Siyonist-Faşist İsrail Devleti, Filistin ve Lübnan topraklarını işgal edip, halkları sindirip, soykırıma uğratmaya çalışırken, emperyalist-kapitalist sistemin bölgedeki stratejik çıkarlarının bekçisi ve askeri bir aparatı olarak hareket ediyor. Emperyalist devletler ırkçı/dinci siyonist İsrail’i askeri, ekonomik ve diplomatik desteklerle donatarak bölgeyi sürekli bir çatışma ve kaos ortamında tutmak, bu temelde bölge halklarının tüm özgürlük taleplerini bastırmak istiyorlar. Öte yandan, İsrail sadece yerel bir karşı devrimci askeri aparat değil, küresel düzeyde batı emperyalizminin saldırgan faaliyetlerinin başlıca araçlarından biridir. Dünyanın neresinde halkların özgürlük arayışlarına ve devrimci güçlerine karşı şiddetli bir karşı-devrimci saldırganlık varsa, orada mutlaka İsrail’in parmak izi vardır.

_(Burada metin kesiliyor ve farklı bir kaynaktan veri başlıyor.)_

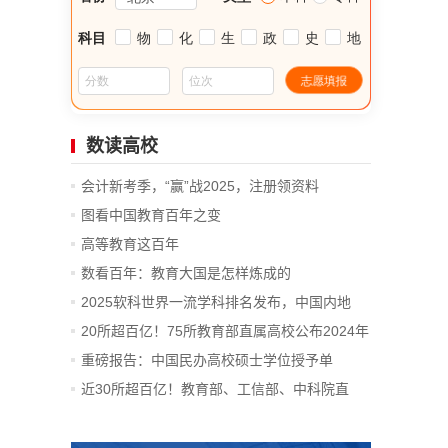
数读高校
会计新考季，“赢”战2025，注册领资料
图看中国教育百年之变
高等教育这百年
数看百年：教育大国是怎样炼成的
2025软科世界一流学科排名发布，中国内地
14...
20所超百亿！75所教育部直属高校公布2024年
决算
重磅报告：中国民办高校硕士学位授予单
位、...
近30所超百亿！教育部、工信部、中科院直
属...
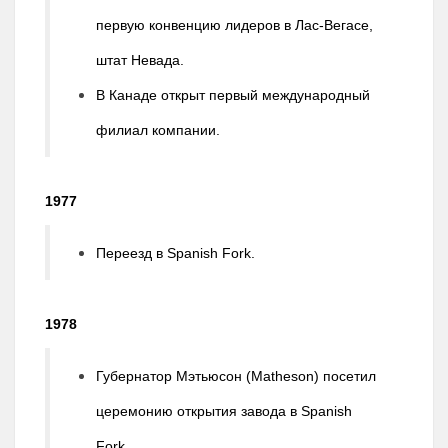
первую конвенцию лидеров в Лас-Вегасе,
штат Невада.
В Канаде открыт первый международный
филиал компании.
1977
Переезд в Spanish Fork.
1978
Губернатор Мэтьюсон (Matheson) посетил
церемонию открытия завода в Spanish
Fork.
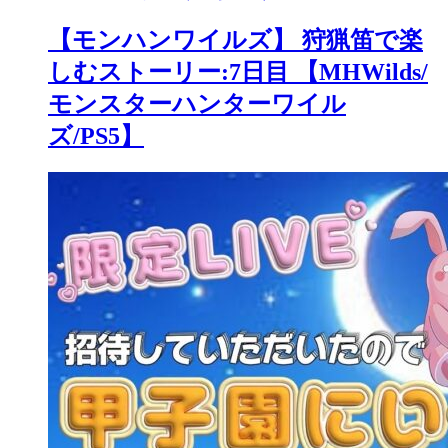
【モンハンワイルズ】 狩猟笛で楽
しむストーリー:7日目 【MHWilds/
モンスターハンターワイル
ズ/PS5】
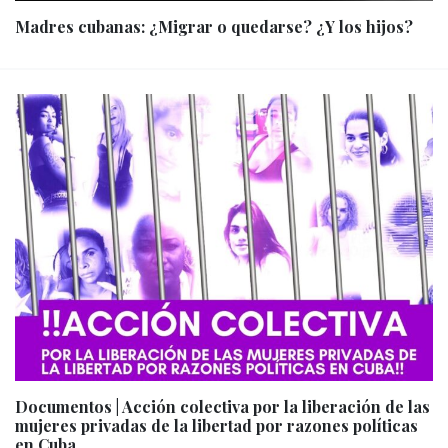
Madres cubanas: ¿Migrar o quedarse? ¿Y los hijos?
Documentos | Acción colectiva por la liberación de las
mujeres privadas de la libertad por razones políticas
en Cuba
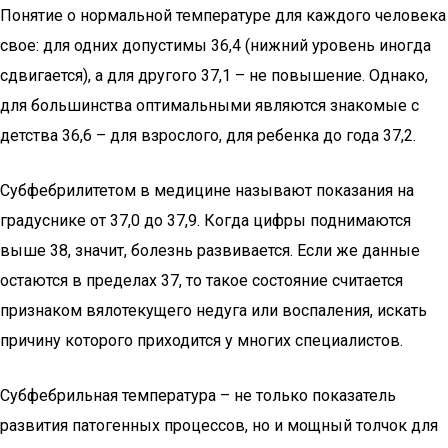
Понятие о нормальной температуре для каждого человека
свое: для одних допустимы 36,4 (нижний уровень иногда
сдвигается), а для другого 37,1 – не повышение. Однако,
для большинства оптимальными являются знакомые с
детства 36,6 – для взрослого, для ребенка до года 37,2.
Субфебрилитетом в медицине называют показания на
градуснике от 37,0 до 37,9. Когда цифры поднимаются
выше 38, значит, болезнь развивается. Если же данные
остаются в пределах 37, то такое состояние считается
признаком вялотекущего недуга или воспаления, искать
причину которого приходится у многих специалистов.
Субфебрильная температура – не только показатель
развития патогенных процессов, но и мощный толчок для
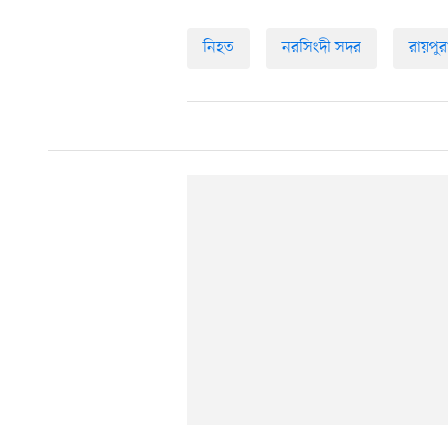
নিহত
নরসিংদী সদর
রায়পুর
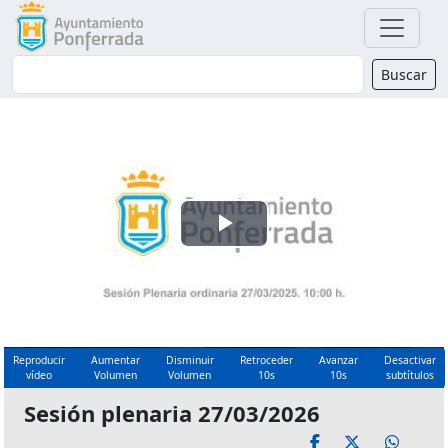
Buscador
Buscar
Reproducir
Vídeo
Reproducir
Aumentar
Disminuir
Retroceder
Avanzar
Desactivar
vídeo
Volumen
Volumen
10s
10s
subtítulos
Sesión plenaria 27/03/2026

Ancak bizler biliyoruz ki, emperyalist-kapitalist sistemin bu kirli planları halkların kararlı direnişiyle mutlaka boşa çıkacaktır. İsrail’in Filistin’deki işgali ve Lübnan’a yönelik saldırıları bölgedeki emperyalist barbarların hegemonya planlarıyla doğrudan bağlantılıdır. Bu saldırılar onların desteği ve doğrudan katılımıyla yapılmaktadır. Bu nedenle, sadece İsrail’e değil, onun ortakları emperyalist güçlere ve sisteme karşı da mücadele etmek zorundayız.
Bu bağlamda, tüm bölge halklarını kapsayan geniş bir Direniş Cephesi’nin yaratılması ve güçlendirilmesi önümüzdeki mücadele süreçlerinin ana eksenlerinden birini oluşturmalıdır. Bu doğrultuda halen sürmekte olan tüm protesto eylemlerinin, ekonomik boykotların, uluslararası diplomatik baskı ve faaliyetlerin ve küresel dayanışma ağlarının ve her türlü diğer mücadele biçim ve olanaklarının büyütülmesi, daha örgütlü ve birleşik hale getirilmesi bu sürecin pratik görevleri arasındadır.
Soykırımcı, yayılmacı siyonist İsrail devleti ve onun emperyalist-kapitalist ortaklarına karşı direniş bir tek ve yegane çaredir! Ortadoğu ve dünyanın her yerinde bu saldırganlığa karşı ayağa kalkmalıyız. Topyekun bir direnişle İsrail’in işgalci ve soykırımcı planlarını boşa çıkarmalı ve emperyalist-kapitalist güçlerin Ortadoğu’yu yeniden şekillendirme planlarını bozmalıyız.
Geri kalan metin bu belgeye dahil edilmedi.